Corruption
My dissertation draws on an original database of approximately 120,000 criminal corruption cases in China from 2001 to 2023. It covers all major corruption offenses under Chinese criminal law: bribe-taking, bribe-giving, embezzlement, misappropriation of public funds, and abuse of power. To extract structured information from these semi-structured legal documents, I developed a Large Language Model-based extraction pipeline that parses all cases into (1) more than 380,000 individual corrupt events with their corruption dates, amounts, types, and related firms, and (2) 120,000 case-level data on defendant information including demographics, position, and sentence outcomes. I link these data to anti-corruption inspections and firm-level government procurement database.
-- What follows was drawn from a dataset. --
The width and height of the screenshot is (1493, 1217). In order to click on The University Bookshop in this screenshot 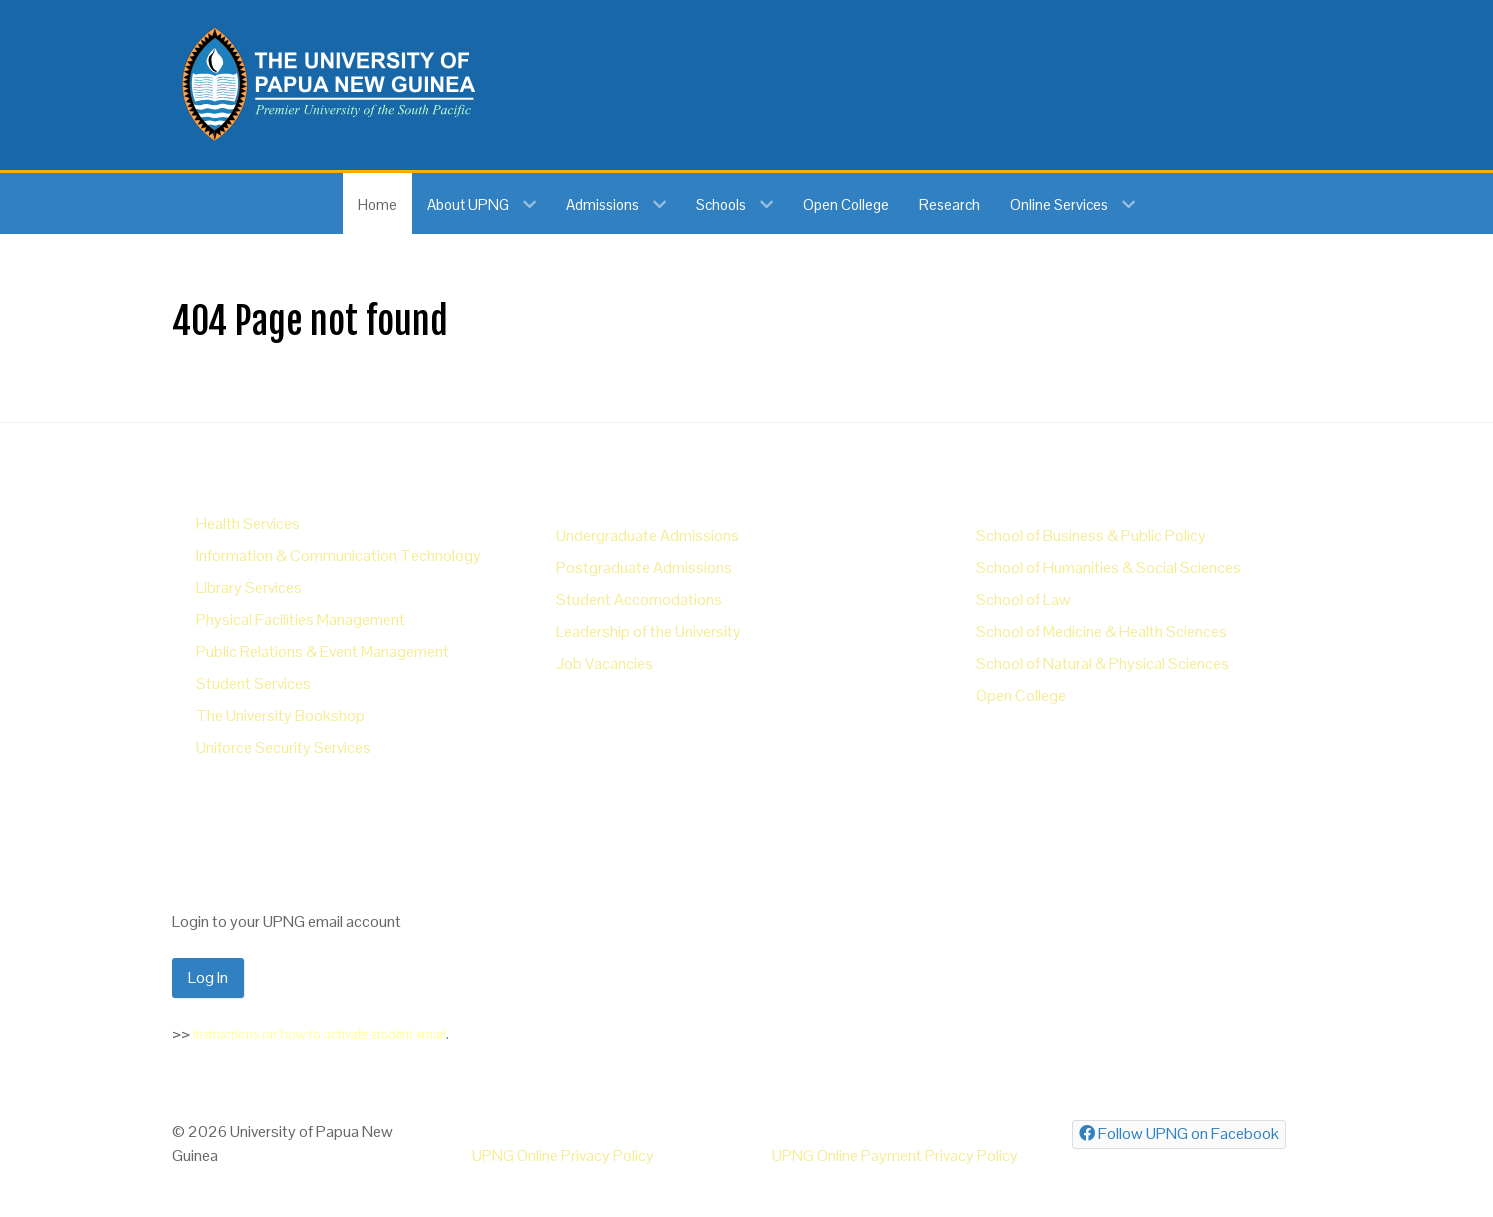, I will do `click(280, 715)`.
To my knowledge, this is the most comprehensive transaction-level corruption dataset assembled for any single country.
Round-tripping FDI
Round-trip foreign direct investment—domestic capital that exits a country through offshore financial centers and returns disguised as foreign investment—poses significant measurement challenges for understanding the politics and economics of FDI. This dataset identifies round-trip FDI at the firm level in China using machine learning classification applied to the Foreign-Invested Enterprises in China (FIEC) database. We hand-coded ultimate beneficial ownership for a training sample of 3,300+ firms across Beijing, Nanjing, and Taiyuan, tracing ownership chains through corporate registries and commercial databases to distinguish genuinely foreign investors from mainland-controlled entities using offshore structures. Using these validated labels, we trained a random forest classifier on firm characteristics including ownership structure, registered capital, state involvement, and sector to predict round-trip status for the full population of foreign-invested enterprises. The resulting predictions enable classification of round-trip status for 25,000+ foreign-invested enterprises across three major cities from 2017-2023. This dataset enables researchers to distinguish round-trip from genuinely foreign capital in firm-level analyses of FDI behavior, policy responses, and economic outcomes in China.